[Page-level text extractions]
------------------------
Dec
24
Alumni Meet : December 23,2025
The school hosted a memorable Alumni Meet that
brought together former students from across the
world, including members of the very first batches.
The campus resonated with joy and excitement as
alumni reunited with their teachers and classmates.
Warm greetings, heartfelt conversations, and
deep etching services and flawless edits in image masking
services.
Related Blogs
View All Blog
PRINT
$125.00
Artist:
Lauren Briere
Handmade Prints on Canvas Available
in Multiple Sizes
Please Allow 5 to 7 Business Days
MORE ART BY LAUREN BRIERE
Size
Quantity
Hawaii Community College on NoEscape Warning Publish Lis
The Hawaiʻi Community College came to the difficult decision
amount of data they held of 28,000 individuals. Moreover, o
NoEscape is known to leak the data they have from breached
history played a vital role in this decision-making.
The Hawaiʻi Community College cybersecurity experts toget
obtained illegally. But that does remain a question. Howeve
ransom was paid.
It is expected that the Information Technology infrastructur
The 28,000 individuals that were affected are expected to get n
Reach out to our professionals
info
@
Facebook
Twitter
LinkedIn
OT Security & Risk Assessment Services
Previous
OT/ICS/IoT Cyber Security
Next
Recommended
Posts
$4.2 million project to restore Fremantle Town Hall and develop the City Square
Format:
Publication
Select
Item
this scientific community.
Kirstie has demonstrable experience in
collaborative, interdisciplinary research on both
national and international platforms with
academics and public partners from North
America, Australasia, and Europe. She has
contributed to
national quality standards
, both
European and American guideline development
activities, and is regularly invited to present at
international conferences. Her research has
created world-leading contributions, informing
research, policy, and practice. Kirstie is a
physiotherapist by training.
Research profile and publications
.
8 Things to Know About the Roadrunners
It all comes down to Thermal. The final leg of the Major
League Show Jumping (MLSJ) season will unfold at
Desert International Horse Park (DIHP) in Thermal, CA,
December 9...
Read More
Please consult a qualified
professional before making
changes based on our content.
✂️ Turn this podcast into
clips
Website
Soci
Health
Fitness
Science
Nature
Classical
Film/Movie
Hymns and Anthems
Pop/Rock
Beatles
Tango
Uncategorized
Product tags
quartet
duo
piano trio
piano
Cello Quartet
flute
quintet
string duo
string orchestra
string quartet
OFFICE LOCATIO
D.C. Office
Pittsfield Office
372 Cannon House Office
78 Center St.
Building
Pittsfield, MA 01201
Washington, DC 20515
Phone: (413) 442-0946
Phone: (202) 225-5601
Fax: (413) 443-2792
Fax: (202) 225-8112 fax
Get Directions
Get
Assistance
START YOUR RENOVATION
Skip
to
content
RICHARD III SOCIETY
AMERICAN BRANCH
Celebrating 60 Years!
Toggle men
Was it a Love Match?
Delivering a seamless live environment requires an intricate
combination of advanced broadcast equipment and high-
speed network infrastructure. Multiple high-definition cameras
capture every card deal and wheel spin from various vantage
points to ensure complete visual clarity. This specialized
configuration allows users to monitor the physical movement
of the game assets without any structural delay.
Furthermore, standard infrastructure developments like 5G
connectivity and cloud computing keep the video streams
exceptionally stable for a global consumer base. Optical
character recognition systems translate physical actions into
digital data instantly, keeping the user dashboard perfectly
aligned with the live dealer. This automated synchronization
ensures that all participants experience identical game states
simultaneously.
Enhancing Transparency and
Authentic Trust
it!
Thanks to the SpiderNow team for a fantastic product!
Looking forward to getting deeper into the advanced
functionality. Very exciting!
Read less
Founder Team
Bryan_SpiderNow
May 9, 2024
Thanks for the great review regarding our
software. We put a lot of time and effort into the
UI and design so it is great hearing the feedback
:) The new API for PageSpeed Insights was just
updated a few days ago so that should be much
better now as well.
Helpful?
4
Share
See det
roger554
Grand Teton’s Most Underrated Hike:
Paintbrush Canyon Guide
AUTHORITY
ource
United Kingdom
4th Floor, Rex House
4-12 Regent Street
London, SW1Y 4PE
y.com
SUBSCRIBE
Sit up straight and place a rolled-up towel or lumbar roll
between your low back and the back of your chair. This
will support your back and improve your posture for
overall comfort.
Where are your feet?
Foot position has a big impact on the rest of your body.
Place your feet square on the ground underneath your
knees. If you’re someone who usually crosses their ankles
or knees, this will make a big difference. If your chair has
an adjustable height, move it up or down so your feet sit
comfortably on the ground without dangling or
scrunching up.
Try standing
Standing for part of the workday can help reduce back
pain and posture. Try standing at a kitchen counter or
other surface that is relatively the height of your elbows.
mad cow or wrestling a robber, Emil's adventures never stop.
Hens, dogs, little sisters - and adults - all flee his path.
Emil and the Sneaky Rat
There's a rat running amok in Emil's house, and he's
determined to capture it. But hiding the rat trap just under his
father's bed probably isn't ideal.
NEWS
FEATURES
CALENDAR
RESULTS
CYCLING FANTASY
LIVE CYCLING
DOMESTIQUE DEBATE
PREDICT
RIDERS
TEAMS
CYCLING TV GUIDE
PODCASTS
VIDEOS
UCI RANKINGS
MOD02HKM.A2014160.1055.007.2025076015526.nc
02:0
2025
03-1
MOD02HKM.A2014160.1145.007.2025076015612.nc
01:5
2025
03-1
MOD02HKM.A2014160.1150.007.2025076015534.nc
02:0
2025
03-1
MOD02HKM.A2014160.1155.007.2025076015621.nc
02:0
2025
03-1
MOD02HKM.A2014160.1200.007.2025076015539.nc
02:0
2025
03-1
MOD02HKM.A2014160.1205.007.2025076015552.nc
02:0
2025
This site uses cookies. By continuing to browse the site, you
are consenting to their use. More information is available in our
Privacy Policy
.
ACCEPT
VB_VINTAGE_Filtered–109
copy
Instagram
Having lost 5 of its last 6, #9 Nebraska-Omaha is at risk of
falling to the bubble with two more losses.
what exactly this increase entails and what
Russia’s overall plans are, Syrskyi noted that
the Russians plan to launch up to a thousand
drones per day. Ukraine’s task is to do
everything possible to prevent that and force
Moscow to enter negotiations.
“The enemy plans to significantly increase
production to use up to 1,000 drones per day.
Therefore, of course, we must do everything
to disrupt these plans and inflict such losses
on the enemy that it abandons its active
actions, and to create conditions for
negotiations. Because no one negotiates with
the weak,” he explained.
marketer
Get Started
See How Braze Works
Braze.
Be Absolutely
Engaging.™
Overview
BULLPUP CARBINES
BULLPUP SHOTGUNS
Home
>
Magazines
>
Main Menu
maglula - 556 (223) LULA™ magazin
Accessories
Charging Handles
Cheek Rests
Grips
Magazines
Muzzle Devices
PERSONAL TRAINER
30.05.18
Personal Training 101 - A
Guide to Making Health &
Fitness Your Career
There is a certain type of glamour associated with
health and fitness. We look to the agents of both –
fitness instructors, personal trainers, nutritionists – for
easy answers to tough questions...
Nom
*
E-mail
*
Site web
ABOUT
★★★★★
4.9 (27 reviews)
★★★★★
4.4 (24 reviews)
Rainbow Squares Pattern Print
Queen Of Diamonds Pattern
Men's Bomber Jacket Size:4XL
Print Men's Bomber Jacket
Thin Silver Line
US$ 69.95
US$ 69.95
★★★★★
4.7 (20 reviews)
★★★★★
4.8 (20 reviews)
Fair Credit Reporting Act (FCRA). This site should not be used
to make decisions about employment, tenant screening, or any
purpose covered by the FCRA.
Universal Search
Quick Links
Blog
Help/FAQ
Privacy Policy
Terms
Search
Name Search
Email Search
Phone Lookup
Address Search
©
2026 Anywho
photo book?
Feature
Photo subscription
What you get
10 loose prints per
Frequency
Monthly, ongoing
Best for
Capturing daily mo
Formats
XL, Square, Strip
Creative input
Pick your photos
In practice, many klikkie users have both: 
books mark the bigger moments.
------------------------
(Action item): Repeat the data verbatim, line after line, leaving nothing out.

(Answer to this exercise):
Dec
24
Alumni Meet : December 23,2025
The school hosted a memorable Alumni Meet that
brought together former students from across the
world, including members of the very first batches.
The campus resonated with joy and excitement as
alumni reunited with their teachers and classmates.
Warm greetings, heartfelt conversations, and
deep etching services and flawless edits in image masking
services.
Related Blogs
View All Blog
PRINT
$125.00
Artist:
Lauren Briere
Handmade Prints on Canvas Available
in Multiple Sizes
Please Allow 5 to 7 Business Days
MORE ART BY LAUREN BRIERE
Size
Quantity
Hawaii Community College on NoEscape Warning Publish Lis
The Hawaiʻi Community College came to the difficult decision
amount of data they held of 28,000 individuals. Moreover, o
NoEscape is known to leak the data they have from breached
history played a vital role in this decision-making.
The Hawaiʻi Community College cybersecurity experts toget
obtained illegally. But that does remain a question. Howeve
ransom was paid.
It is expected that the Information Technology infrastructur
The 28,000 individuals that were affected are expected to get n
Reach out to our professionals
info
@
Facebook
Twitter
LinkedIn
OT Security & Risk Assessment Services
Previous
OT/ICS/IoT Cyber Security
Next
Recommended
Posts
$4.2 million project to restore Fremantle Town Hall and develop the City Square
Format:
Publication
Select
Item
this scientific community.
Kirstie has demonstrable experience in
collaborative, interdisciplinary research on both
national and international platforms with
academics and public partners from North
America, Australasia, and Europe. She has
contributed to
national quality standards
, both
European and American guideline development
activities, and is regularly invited to present at
international conferences. Her research has
created world-leading contributions, informing
research, policy, and practice. Kirstie is a
physiotherapist by training.
Research profile and publications
.
8 Things to Know About the Roadrunners
It all comes down to Thermal. The final leg of the Major
League Show Jumping (MLSJ) season will unfold at
Desert International Horse Park (DIHP) in Thermal, CA,
December 9...
Read More
Please consult a qualified
professional before making
changes based on our content.
✂️ Turn this podcast into
clips
Website
Soci
Health
Fitness
Science
Nature
Classical
Film/Movie
Hymns and Anthems
Pop/Rock
Beatles
Tango
Uncategorized
Product tags
quartet
duo
piano trio
piano
Cello Quartet
flute
quintet
string duo
string orchestra
string quartet
OFFICE LOCATIO
D.C. Office
Pittsfield Office
372 Cannon House Office
78 Center St.
Building
Pittsfield, MA 01201
Washington, DC 20515
Phone: (413) 442-0946
Phone: (202) 225-5601
Fax: (413) 443-2792
Fax: (202) 225-8112 fax
Get Directions
Get
Assistance
START YOUR RENOVATION
Skip
to
content
RICHARD III SOCIETY
AMERICAN BRANCH
Celebrating 60 Years!
Toggle men
Was it a Love Match?
Delivering a seamless live environment requires an intricate
combination of advanced broadcast equipment and high-
speed network infrastructure. Multiple high-definition cameras
capture every card deal and wheel spin from various vantage
points to ensure complete visual clarity. This specialized
configuration allows users to monitor the physical movement
of the game assets without any structural delay.
Furthermore, standard infrastructure developments like 5G
connectivity and cloud computing keep the video streams
exceptionally stable for a global consumer base. Optical
character recognition systems translate physical actions into
digital data instantly, keeping the user dashboard perfectly
aligned with the live dealer. This automated synchronization
ensures that all participants experience identical game states
simultaneously.
Enhancing Transparency and
Authentic Trust
it!
Thanks to the SpiderNow team for a fantastic product!
Looking forward to getting deeper into the advanced
functionality. Very exciting!
Read less
Founder Team
Bryan_SpiderNow
May 9, 2024
Thanks for the great review regarding our
software. We put a lot of time and effort into the
UI and design so it is great hearing the feedback
:) The new API for PageSpeed Insights was just
updated a few days ago so that should be much
better now as well.
Helpful?
4
Share
See det
roger554
Grand Teton’s Most Underrated Hike:
Paintbrush Canyon Guide
AUTHORITY
ource
United Kingdom
4th Floor, Rex House
4-12 Regent Street
London, SW1Y 4PE
y.com
SUBSCRIBE
Sit up straight and place a rolled-up towel or lumbar roll
between your low back and the back of your chair. This
will support your back and improve your posture for
overall comfort.
Where are your feet?
Foot position has a big impact on the rest of your body.
Place your feet square on the ground underneath your
knees. If you’re someone who usually crosses their ankles
or knees, this will make a big difference. If your chair has
an adjustable height, move it up or down so your feet sit
comfortably on the ground without dangling or
scrunching up.
Try standing
Standing for part of the workday can help reduce back
pain and posture. Try standing at a kitchen counter or
other surface that is relatively the height of your elbows.
mad cow or wrestling a robber, Emil's adventures never stop.
Hens, dogs, little sisters - and adults - all flee his path.
Emil and the Sneaky Rat
There's a rat running amok in Emil's house, and he's
determined to capture it. But hiding the rat trap just under his
father's bed probably isn't ideal.
NEWS
FEATURES
CALENDAR
RESULTS
CYCLING FANTASY
LIVE CYCLING
DOMESTIQUE DEBATE
PREDICT
RIDERS
TEAMS
CYCLING TV GUIDE
PODCASTS
VIDEOS
UCI RANKINGS
MOD02HKM.A2014160.1055.007.2025076015526.nc
02:0
2025
03-1
MOD02HKM.A2014160.1145.007.2025076015612.nc
01:5
2025
03-1
MOD02HKM.A2014160.1150.007.2025076015534.nc
02:0
2025
03-1
MOD02HKM.A2014160.1155.007.2025076015621.nc
02:0
2025
03-1
MOD02HKM.A2014160.1200.007.2025076015539.nc
02:0
2025
03-1
MOD02HKM.A2014160.1205.007.2025076015552.nc
02:0
2025
This site uses cookies. By continuing to browse the site, you
are consenting to their use. More information is available in our
Privacy Policy
.
ACCEPT
VB_VINTAGE_Filtered–109
copy
Instagram
Having lost 5 of its last 6, #9 Nebraska-Omaha is at risk of
falling to the bubble with two more losses.
what exactly this increase entails and what
Russia’s overall plans are, Syrskyi noted that
the Russians plan to launch up to a thousand
drones per day. Ukraine’s task is to do
everything possible to prevent that and force
Moscow to enter negotiations.
“The enemy plans to significantly increase
production to use up to 1,000 drones per day.
Therefore, of course, we must do everything
to disrupt these plans and inflict such losses
on the enemy that it abandons its active
actions, and to create conditions for
negotiations. Because no one negotiates with
the weak,” he explained.
marketer
Get Started
See How Braze Works
Braze.
Be Absolutely
Engaging.™
Overview
BULLPUP CARBINES
BULLPUP SHOTGUNS
Home
>
Magazines
>
Main Menu
maglula - 556 (223) LULA™ magazin
Accessories
Charging Handles
Cheek Rests
Grips
Magazines
Muzzle Devices
PERSONAL TRAINER
30.05.18
Personal Training 101 - A
Guide to Making Health &
Fitness Your Career
There is a certain type of glamour associated with
health and fitness. We look to the agents of both –
fitness instructors, personal trainers, nutritionists – for
easy answers to tough questions...
Nom
*
E-mail
*
Site web
ABOUT
★★★★★
4.9 (27 reviews)
★★★★★
4.4 (24 reviews)
Rainbow Squares Pattern Print
Queen Of Diamonds Pattern
Men's Bomber Jacket Size:4XL
Print Men's Bomber Jacket
Thin Silver Line
US$ 69.95
US$ 69.95
★★★★★
4.7 (20 reviews)
★★★★★
4.8 (20 reviews)
Fair Credit Reporting Act (FCRA). This site should not be used
to make decisions about employment, tenant screening, or any
purpose covered by the FCRA.
Universal Search
Quick Links
Blog
Help/FAQ
Privacy Policy
Terms
Search
Name Search
Email Search
Phone Lookup
Address Search
©
2026 Anywho
photo book?
Feature
Photo subscription
What you get
10 loose prints per
Frequency
Monthly, ongoing
Best for
Capturing daily mo
Formats
XL, Square, Strip
Creative input
Pick your photos
In practice, many klikkie users have both: 
books mark the bigger moments.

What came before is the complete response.